A sudden crash changed his mind, though. Apparently chasing off the mutant was only enough while there was still liquor to be ingested. Crow was less than pleased with this turn of events, but he held still as they approached, feigning sleep despite the clear drunkenness of their footsteps.
Their first move was probably just a warning shove, but Crow burst apart on contact, his more exposed crows beating their wings in the three drunkards’ faces to give the rest a chance to work their way out of his clothing. His feet always had the hardest time wriggling free. By the time everyone was out, though, the trio had broken and were running. Back to their little circle of warmth? Oh no, they’d had their chance, and now he was cold and irritated in every body.

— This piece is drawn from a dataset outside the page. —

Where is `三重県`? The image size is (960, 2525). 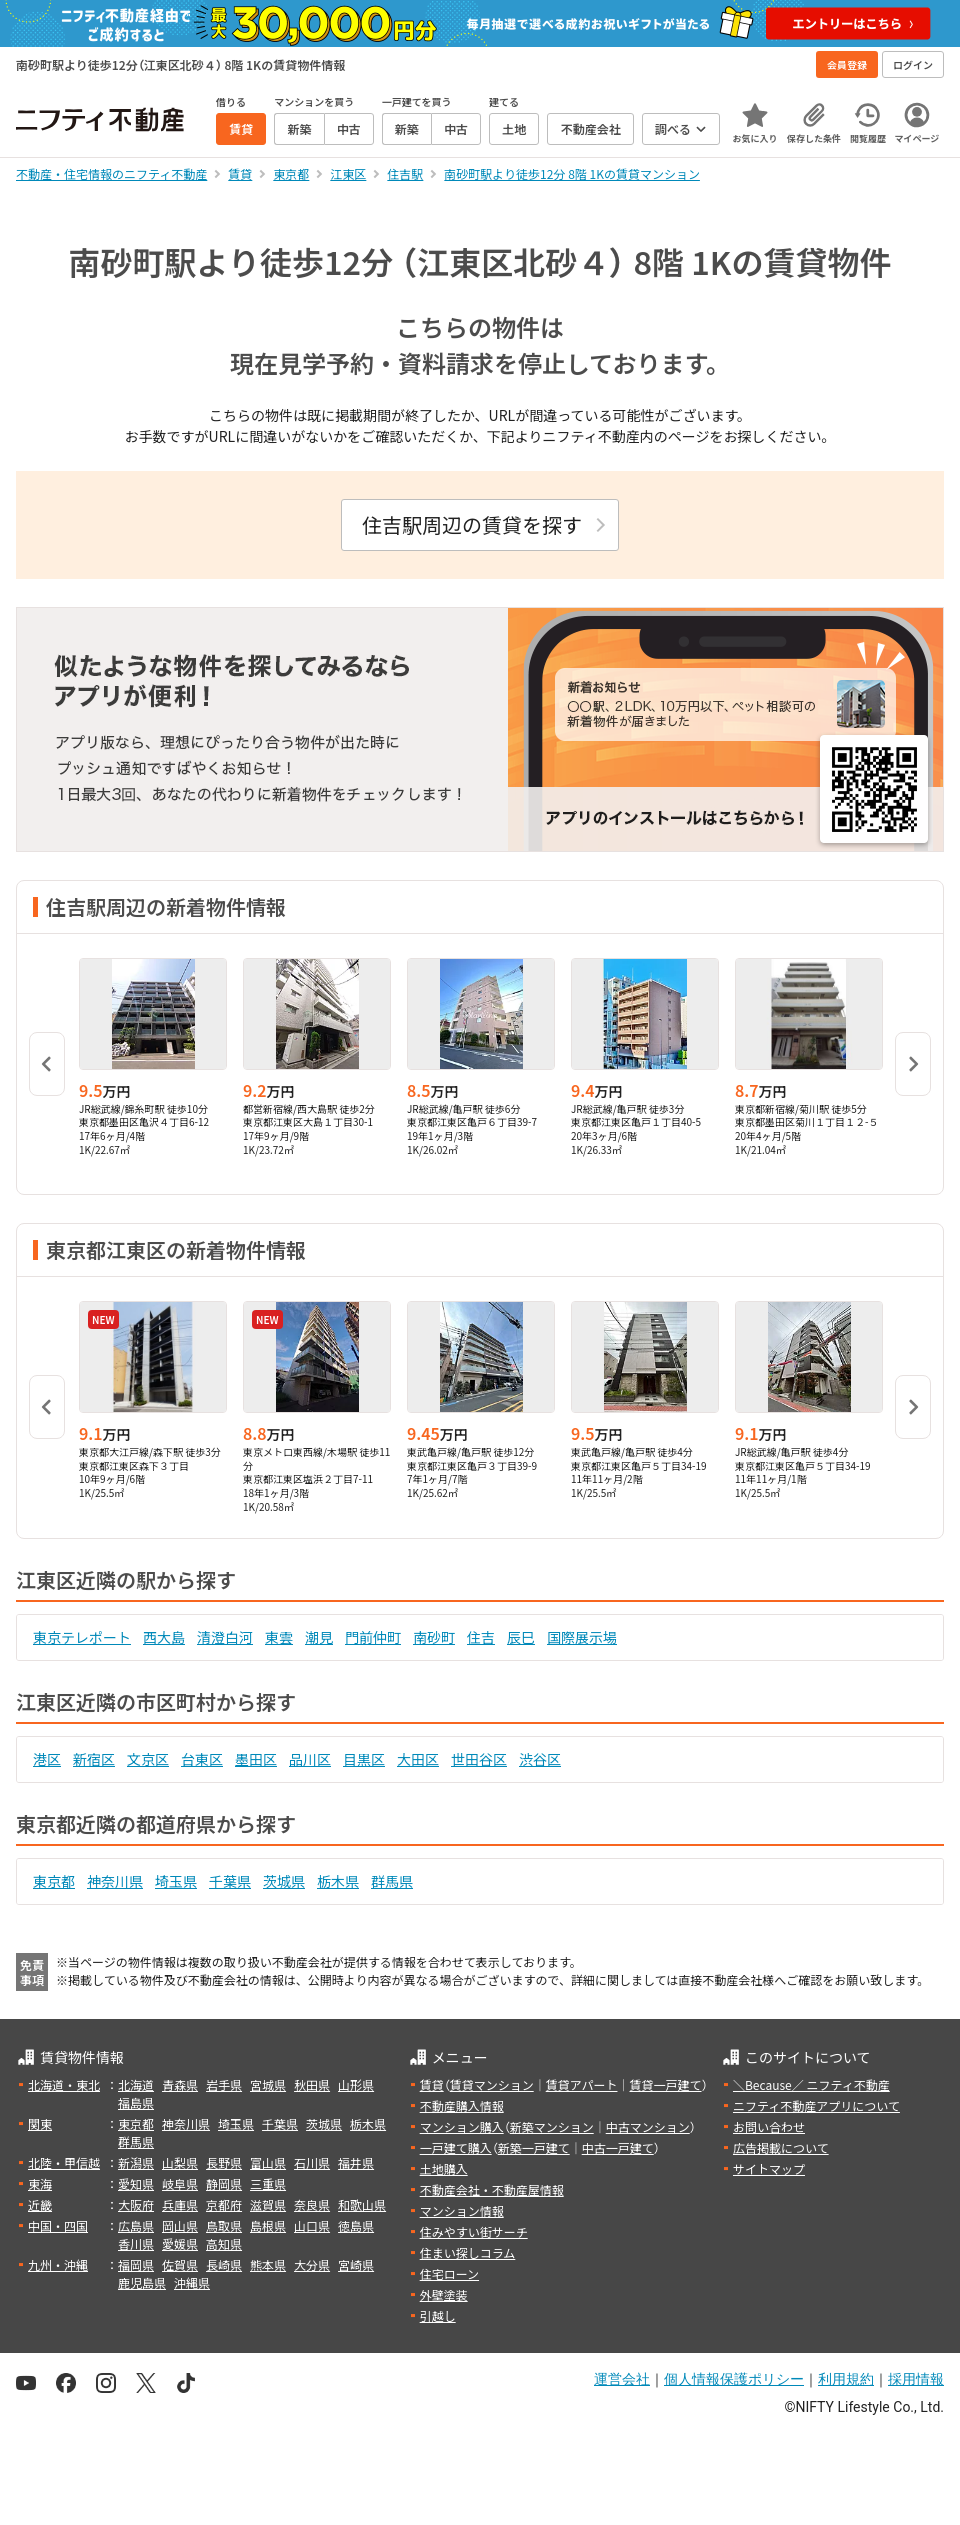 三重県 is located at coordinates (268, 2183).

He let a few birds stay back to collect his belongings as the remainder of him swarmed after the three men, cawing and screeching and battering them with wings and beaks and claws. The three kept running, and Crow triumphantly alit on the nice warm barrel, shifting his feet to keep from scorching them.
And that is what you get for messing with us, he thought to himself, pleased, and found himself entirely in agreement for once. He should probably rearrange things over here, though. He was about to have fried birds as well as frozen ones.